» **What the task requires**
At the line that holds "Mentions légales (331, 2115)", start repeating, and keep going exactly through the final line of the material; include both ends and skip the pictures.

** Opening Materials provided block **

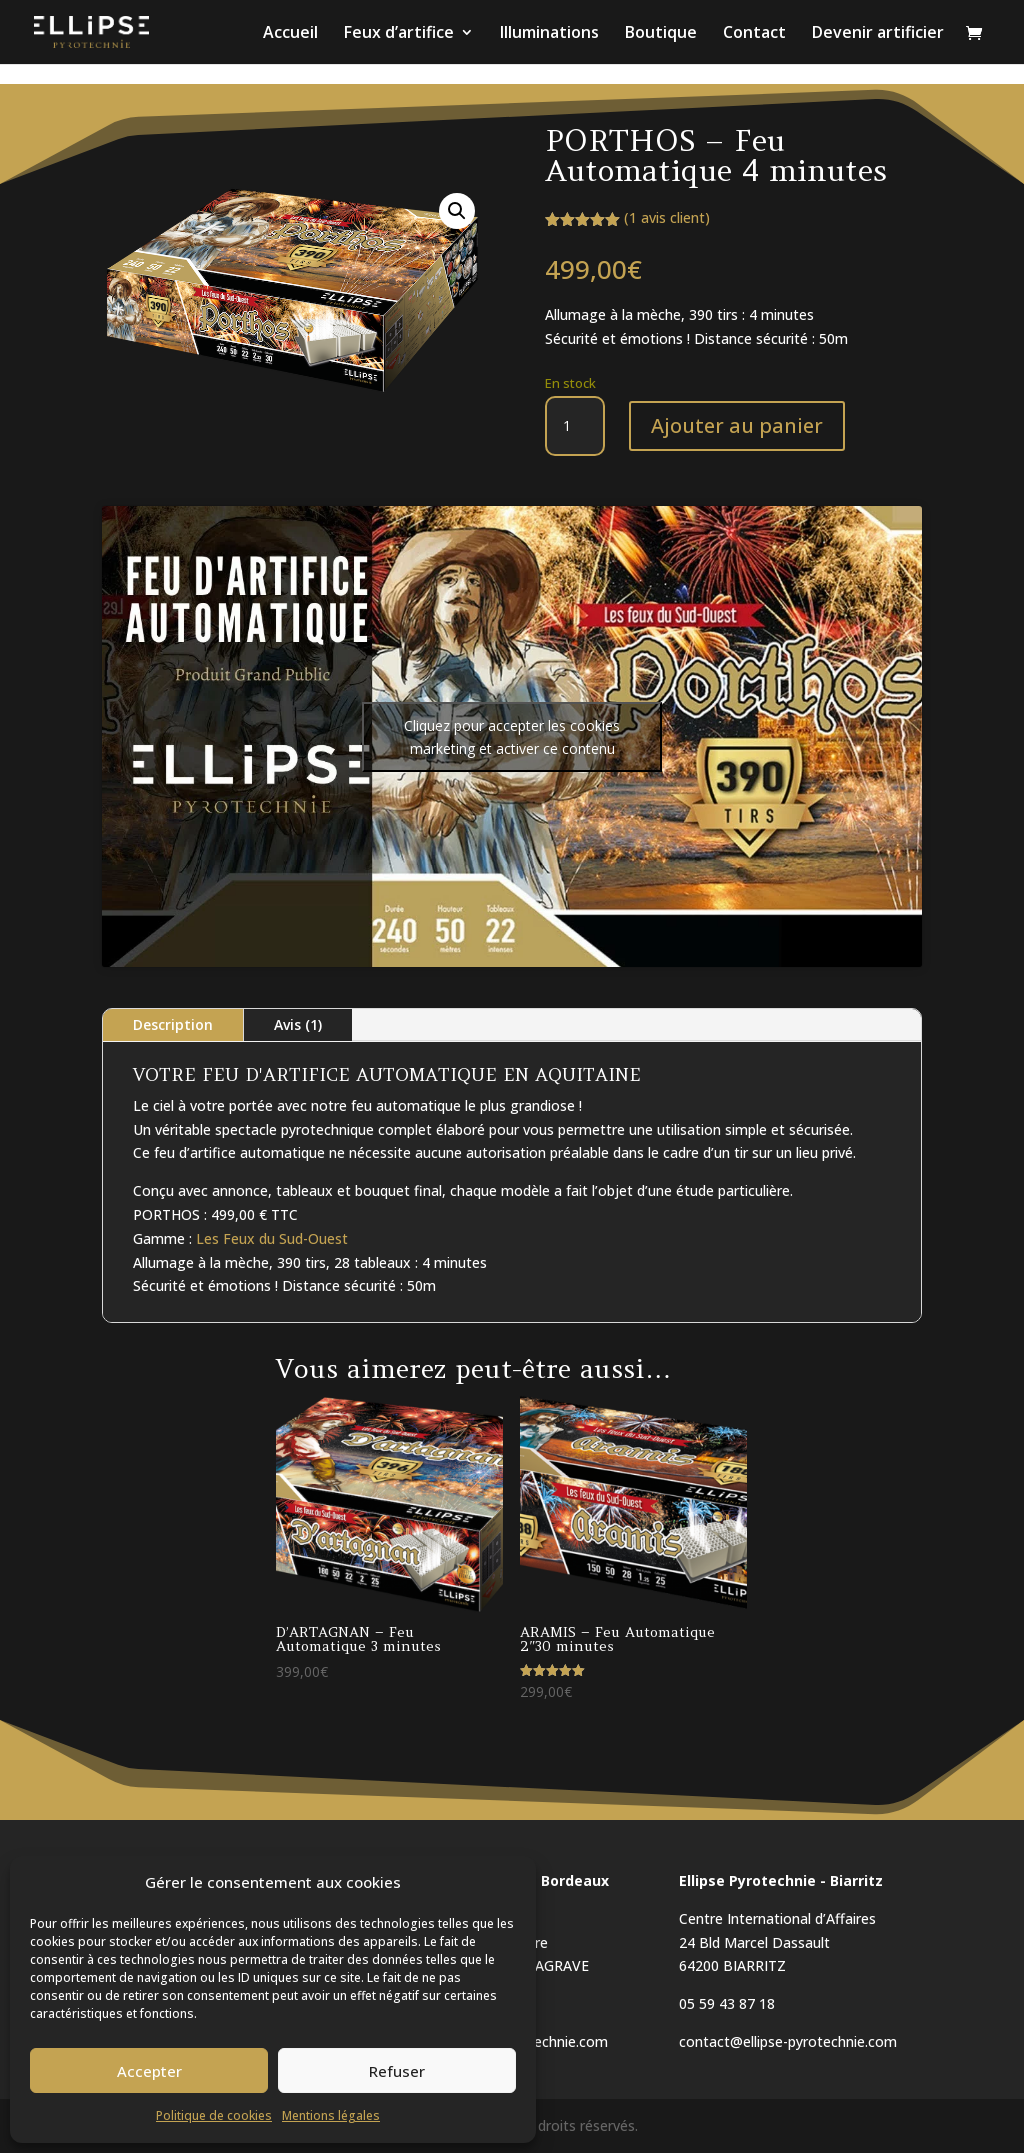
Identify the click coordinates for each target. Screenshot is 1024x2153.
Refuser (397, 2071)
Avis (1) (298, 1024)
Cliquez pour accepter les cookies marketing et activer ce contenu (512, 737)
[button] (457, 211)
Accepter (149, 2071)
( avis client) (667, 217)
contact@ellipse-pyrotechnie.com (788, 2041)
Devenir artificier (878, 34)
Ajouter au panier (737, 425)
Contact (754, 34)
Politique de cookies (214, 2115)
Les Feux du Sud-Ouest (272, 1238)
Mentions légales (331, 2115)
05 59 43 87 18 (727, 2003)
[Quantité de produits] (575, 426)
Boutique (661, 34)
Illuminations (549, 34)
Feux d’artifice (399, 34)
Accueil (290, 34)
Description (173, 1024)
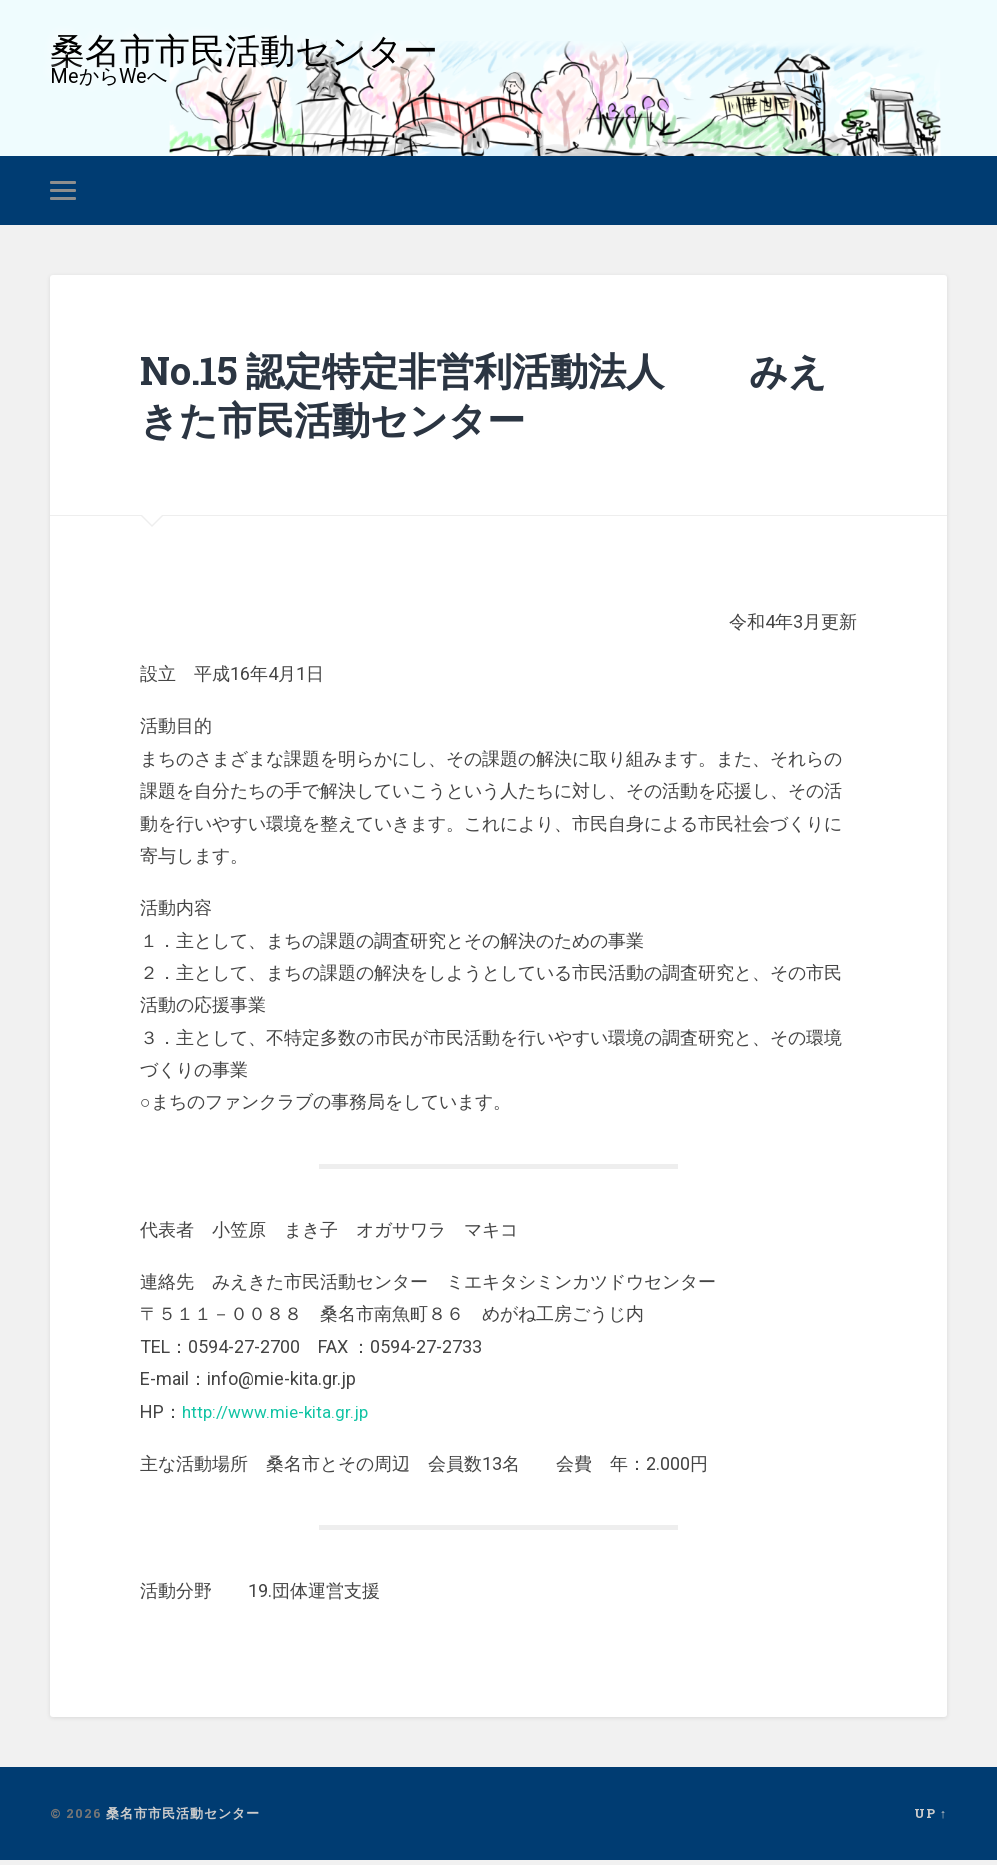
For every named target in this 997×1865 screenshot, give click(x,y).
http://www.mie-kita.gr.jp (279, 1416)
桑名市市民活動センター (249, 53)
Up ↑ (930, 1818)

** Closing Materials provided block **

» **Solution to the exercise**
Mentions légales (331, 2115)
05 59 43 87 18 (727, 2003)
[Quantité de produits] (575, 426)
Boutique (661, 34)
Illuminations (549, 34)
Feux d’artifice (399, 34)
Accueil (290, 34)
Description (173, 1024)
For every named target in this 997×1865 screenshot, give click(x,y).
http://www.mie-kita.gr.jp (279, 1416)
桑名市市民活動センター (249, 53)
Up ↑ (930, 1818)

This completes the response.